Debate This: Property condemnation


PART A Debate This:
Under no circumstances should a local government be able to condemn property in order to sell it later to real estate developers for private use.

Vern Shoepke bought a two-story home in Roche, Maine. The warranty deed did not specify what covenants would be included in the conveyance. The property was adjacent to a public park that included a popular Frisbee golf course. (Frisbee golf is a sport similar to golf but using Frisbees.) Wayakichi Creek ran along the north end of the park and along Shoepke’s property. The deed allowed Roche citizens the right to walk across a five-foot-wide section of the lot beside Wayakichi Creek as part of a two-mile public trail system. Teenagers regularly threw Frisbee golf discs from the walking path behind Shoepke’s property over his yard to the adjacent park. Shoepke habitually shouted and cursed at the teenagers, demanding that they not throw the discs over his yard.

Two months after moving into his Roche home, Shoepke leased the second floor to Lauren Slater for nine months. The lease agreement did not specify that Shoepke’s consent would be required to sublease the second floor. After three months of tenancy, Slater sublet the second floor to a local artist, Javier Indalecio. Over the remaining six months, Indalecio’s use of oil paints damaged the carpeting in Shoepke’s home. Using the information presented in the chapter, answer the following questions.

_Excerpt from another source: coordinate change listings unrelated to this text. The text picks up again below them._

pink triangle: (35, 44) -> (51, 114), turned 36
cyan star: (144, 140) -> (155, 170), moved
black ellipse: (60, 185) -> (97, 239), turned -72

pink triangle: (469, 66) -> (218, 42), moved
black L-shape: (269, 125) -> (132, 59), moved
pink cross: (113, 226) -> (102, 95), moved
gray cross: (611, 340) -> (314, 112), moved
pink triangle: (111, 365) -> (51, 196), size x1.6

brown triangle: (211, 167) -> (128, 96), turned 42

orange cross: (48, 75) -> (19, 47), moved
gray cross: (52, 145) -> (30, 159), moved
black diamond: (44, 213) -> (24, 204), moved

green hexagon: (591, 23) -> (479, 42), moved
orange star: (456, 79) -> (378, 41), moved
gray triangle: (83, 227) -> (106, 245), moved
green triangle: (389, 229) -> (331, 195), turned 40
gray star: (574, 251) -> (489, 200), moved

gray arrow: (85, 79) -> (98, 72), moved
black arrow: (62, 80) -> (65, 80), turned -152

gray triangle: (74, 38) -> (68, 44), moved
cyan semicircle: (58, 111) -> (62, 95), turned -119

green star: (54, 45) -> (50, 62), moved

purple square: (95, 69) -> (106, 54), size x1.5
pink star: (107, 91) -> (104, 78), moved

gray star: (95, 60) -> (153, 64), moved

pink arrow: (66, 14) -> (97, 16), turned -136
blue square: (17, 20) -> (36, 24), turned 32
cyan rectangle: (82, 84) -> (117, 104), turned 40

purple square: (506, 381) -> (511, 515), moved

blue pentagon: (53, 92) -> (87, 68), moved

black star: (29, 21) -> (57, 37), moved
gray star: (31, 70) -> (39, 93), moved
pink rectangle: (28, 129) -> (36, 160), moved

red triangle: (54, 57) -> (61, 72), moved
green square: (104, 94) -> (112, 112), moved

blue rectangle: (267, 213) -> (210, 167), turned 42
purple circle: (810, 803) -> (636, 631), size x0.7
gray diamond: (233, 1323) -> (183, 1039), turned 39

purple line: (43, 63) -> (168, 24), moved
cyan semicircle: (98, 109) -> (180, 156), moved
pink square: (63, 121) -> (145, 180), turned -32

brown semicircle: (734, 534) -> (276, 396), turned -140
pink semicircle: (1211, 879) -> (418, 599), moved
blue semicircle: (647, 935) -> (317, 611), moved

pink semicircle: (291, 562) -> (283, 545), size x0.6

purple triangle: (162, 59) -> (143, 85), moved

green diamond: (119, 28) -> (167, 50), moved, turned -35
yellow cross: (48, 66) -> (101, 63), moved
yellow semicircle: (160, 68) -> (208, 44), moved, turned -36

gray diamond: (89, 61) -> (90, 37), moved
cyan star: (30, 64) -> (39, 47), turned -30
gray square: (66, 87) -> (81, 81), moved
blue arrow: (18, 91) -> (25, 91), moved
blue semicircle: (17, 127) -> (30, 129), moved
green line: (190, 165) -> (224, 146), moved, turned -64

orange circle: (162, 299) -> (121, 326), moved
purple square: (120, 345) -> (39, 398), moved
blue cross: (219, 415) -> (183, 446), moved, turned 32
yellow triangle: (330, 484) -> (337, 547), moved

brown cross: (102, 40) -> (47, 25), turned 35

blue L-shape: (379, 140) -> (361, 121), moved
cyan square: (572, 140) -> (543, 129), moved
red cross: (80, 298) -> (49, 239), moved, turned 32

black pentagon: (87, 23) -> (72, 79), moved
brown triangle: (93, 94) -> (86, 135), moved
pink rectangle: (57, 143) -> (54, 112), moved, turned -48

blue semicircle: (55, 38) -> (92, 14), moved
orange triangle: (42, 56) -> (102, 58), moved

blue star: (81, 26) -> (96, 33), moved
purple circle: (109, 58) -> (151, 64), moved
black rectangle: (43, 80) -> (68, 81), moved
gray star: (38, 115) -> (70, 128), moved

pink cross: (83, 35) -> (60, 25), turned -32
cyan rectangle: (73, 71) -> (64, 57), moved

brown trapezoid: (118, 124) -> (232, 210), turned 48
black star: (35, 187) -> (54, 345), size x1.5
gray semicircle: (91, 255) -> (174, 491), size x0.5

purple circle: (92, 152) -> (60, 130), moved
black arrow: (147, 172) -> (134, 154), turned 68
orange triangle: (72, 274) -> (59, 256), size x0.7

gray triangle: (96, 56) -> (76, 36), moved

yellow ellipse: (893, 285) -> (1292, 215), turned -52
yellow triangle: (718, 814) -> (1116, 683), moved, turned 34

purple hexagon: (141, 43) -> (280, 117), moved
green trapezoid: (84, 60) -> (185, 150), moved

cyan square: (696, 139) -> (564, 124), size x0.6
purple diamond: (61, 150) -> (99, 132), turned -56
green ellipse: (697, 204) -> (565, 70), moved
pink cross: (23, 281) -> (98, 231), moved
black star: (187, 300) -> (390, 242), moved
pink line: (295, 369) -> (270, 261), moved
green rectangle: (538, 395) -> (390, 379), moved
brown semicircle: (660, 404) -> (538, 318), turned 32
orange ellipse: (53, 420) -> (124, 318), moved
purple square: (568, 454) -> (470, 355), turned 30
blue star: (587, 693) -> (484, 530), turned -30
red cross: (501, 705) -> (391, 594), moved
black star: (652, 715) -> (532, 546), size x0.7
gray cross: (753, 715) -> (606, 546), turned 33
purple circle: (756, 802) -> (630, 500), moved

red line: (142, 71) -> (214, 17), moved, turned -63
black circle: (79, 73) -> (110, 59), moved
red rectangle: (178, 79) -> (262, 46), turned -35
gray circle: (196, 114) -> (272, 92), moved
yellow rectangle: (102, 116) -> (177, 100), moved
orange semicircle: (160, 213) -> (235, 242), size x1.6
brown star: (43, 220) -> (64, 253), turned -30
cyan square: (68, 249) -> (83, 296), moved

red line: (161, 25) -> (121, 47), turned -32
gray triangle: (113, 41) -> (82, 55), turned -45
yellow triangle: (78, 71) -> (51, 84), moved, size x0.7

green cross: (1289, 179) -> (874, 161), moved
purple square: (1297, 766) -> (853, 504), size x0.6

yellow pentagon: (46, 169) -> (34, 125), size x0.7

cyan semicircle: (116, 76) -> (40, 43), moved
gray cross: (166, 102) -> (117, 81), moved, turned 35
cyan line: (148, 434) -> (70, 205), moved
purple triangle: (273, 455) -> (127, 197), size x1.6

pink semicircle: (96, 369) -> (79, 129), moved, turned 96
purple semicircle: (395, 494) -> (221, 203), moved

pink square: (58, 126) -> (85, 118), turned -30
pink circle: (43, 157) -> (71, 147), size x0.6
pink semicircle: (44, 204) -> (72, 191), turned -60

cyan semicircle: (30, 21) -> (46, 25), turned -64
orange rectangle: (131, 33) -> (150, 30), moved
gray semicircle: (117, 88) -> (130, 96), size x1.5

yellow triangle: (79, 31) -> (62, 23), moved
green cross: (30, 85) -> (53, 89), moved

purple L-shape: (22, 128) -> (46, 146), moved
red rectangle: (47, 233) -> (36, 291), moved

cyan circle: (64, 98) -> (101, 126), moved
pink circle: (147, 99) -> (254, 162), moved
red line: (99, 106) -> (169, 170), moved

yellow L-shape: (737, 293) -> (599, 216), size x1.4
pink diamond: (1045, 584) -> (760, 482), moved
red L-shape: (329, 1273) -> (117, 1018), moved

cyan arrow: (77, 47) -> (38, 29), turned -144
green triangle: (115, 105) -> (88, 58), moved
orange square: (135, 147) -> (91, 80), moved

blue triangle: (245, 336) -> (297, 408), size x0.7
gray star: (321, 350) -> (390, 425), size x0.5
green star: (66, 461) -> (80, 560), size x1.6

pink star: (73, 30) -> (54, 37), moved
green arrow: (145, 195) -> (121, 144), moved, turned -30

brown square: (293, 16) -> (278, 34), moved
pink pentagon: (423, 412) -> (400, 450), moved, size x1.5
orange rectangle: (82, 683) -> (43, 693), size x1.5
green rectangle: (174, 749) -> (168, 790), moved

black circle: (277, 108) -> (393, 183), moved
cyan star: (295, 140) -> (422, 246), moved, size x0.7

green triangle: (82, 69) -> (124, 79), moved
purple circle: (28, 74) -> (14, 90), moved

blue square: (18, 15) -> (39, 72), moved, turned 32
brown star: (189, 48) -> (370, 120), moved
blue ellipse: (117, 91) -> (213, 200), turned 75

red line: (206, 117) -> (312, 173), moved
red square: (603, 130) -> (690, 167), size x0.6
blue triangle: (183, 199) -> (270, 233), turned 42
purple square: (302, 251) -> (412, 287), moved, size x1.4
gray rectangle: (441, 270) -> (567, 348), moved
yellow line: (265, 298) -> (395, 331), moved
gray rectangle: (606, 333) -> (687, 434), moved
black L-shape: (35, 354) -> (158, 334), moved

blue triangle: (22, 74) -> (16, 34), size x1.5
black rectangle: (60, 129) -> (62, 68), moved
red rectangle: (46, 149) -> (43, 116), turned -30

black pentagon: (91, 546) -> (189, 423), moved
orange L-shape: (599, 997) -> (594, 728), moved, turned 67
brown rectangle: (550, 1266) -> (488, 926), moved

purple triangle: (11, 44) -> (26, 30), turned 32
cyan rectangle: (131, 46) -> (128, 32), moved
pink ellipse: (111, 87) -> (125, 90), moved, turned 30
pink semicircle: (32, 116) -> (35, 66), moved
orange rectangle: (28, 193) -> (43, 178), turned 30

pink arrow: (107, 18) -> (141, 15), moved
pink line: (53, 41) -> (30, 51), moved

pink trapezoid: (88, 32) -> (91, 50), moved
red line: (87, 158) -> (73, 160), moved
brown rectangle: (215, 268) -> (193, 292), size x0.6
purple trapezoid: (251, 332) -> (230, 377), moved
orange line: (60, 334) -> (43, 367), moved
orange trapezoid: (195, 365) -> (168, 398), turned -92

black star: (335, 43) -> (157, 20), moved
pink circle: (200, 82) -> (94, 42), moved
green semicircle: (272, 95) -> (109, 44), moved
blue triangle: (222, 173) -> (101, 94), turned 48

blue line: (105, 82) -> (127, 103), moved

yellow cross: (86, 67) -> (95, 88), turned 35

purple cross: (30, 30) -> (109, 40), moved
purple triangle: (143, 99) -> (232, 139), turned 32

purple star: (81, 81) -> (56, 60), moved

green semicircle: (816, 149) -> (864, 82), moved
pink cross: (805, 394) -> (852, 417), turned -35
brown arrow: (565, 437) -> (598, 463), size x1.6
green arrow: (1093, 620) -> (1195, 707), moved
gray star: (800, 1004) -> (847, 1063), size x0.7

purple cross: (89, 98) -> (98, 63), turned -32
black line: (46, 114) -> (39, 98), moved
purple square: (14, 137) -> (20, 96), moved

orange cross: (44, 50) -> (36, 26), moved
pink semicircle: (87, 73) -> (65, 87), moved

  1. What is the term for the right of Roche citizens to walk across Shoepke’s land on the trail?
  2. What covenants would most courts infer were included in the warranty deed that Shoepke received when he bought his house?
  3. Can Shoepke hold Slater financially responsible for the damage to the carpeting caused by Indalecio? Explain.
  4. Could the fact that teenagers continually throw Frisbees over Shoepke’s yard outside the second-floor windows arguably be a breach of the covenant of quiet enjoyment? Why or why not?

PART B Write an opinion/ comment about the following post (what other student wrote)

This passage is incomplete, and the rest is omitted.